RelationRecord(items=frozenset({'burgers', 'almonds'}), support=0.005199306759098787, ordered_statistics=[OrderedStatistic(items_base=frozenset({'almonds'}), items_add=frozenset({'burgers'}), confidence=0.25490196078431376, lift=2.923577382023146)])

In [9]:
# transforming data into easier to read format
def inspect(results):
    lhs         = [tuple(result[2][0][0])[0] for result in results]
    rhs         = [tuple(result[2][0][1])[0] for result in results]
    support     = [result[1] for result in results]
    confidence  = [result[2][0][2] for result in results]
    lift        = [result[2][0][3] for result in results]
    return list(zip(lhs, rhs, support, confidence, lift))
    
resultsinDataFrame = pd.DataFrame(inspect(results), 
                                  columns = ["Left Hand Side", "Right Hand Side", "Support", "Confidence", "Lift"])
resultsinDataFrame[:5]

Unnamed: 0,Left Hand Side,Right Hand Side,Support,Confidence,Lift
0,almonds,burgers,0.005199,0.254902,2.923577
1,bacon,ground beef,0.002133,0.246154,2.505292
2,bacon,pancakes,0.002133,0.246154,2.589621
3,barbecue sauce,turkey,0.002533,0.234568,3.751586
4,blueberries,ground beef,0.0024,0.26087,2.655065


In [10]:
# displaying the results sorted by descending lift
sorted_results = resultsinDataFrame.sort_values(by="Lift", ascending=False)
sorted_results[:5]

Unnamed: 0,Left Hand Side,Right Hand Side,Support,Confidence,Lift
11,fromage blanc,honey,0.003333,0.245098,5.164271
6,light cream,chicken,0.004533,0.290598,4.843951
8,pasta,escalope,0.005866,0.372881,4.700812
21,pasta,shrimp,0.005066,0.322034,4.506672
19,whole wheat pasta,olive oil,0.007999,0.271493,4.12241


## Applications

The association rule with the greatest lift is fromage blanc -> honey.

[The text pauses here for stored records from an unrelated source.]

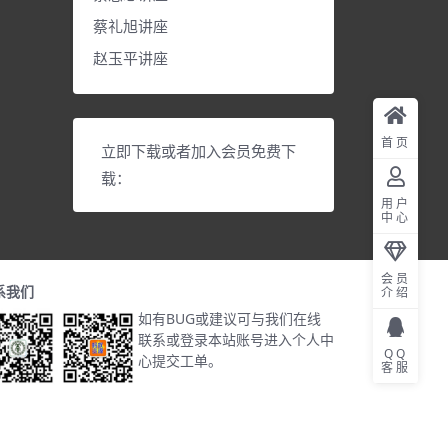
蔡礼旭讲座
赵玉平讲座
首页
立即下载或者加入会员免费下
载：
用户
中心
会员
系我们
介绍
如有BUG或建议可与我们在线
联系或登录本站账号进入个人中
QQ
心提交工单。
客服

About 1 out of 300 (0.33%) purchases contain both these items, and there is a 24.5% chance that honey is purchased when fromage blanc is purchased. For a supermarket, it may be a good idea to put a small display of honey near the cheese section. Additionally, a sale on fromage blanc should also increase sales on honey.

In [11]:
# Finding all instances of pasta on LHS
pasta_data = resultsinDataFrame[(resultsinDataFrame["Left Hand Side"] == "pasta") | (resultsinDataFrame["Left Hand Side"] == "whole wheat pasta")]
pasta_data.sort_values(by="Lift", ascending=False)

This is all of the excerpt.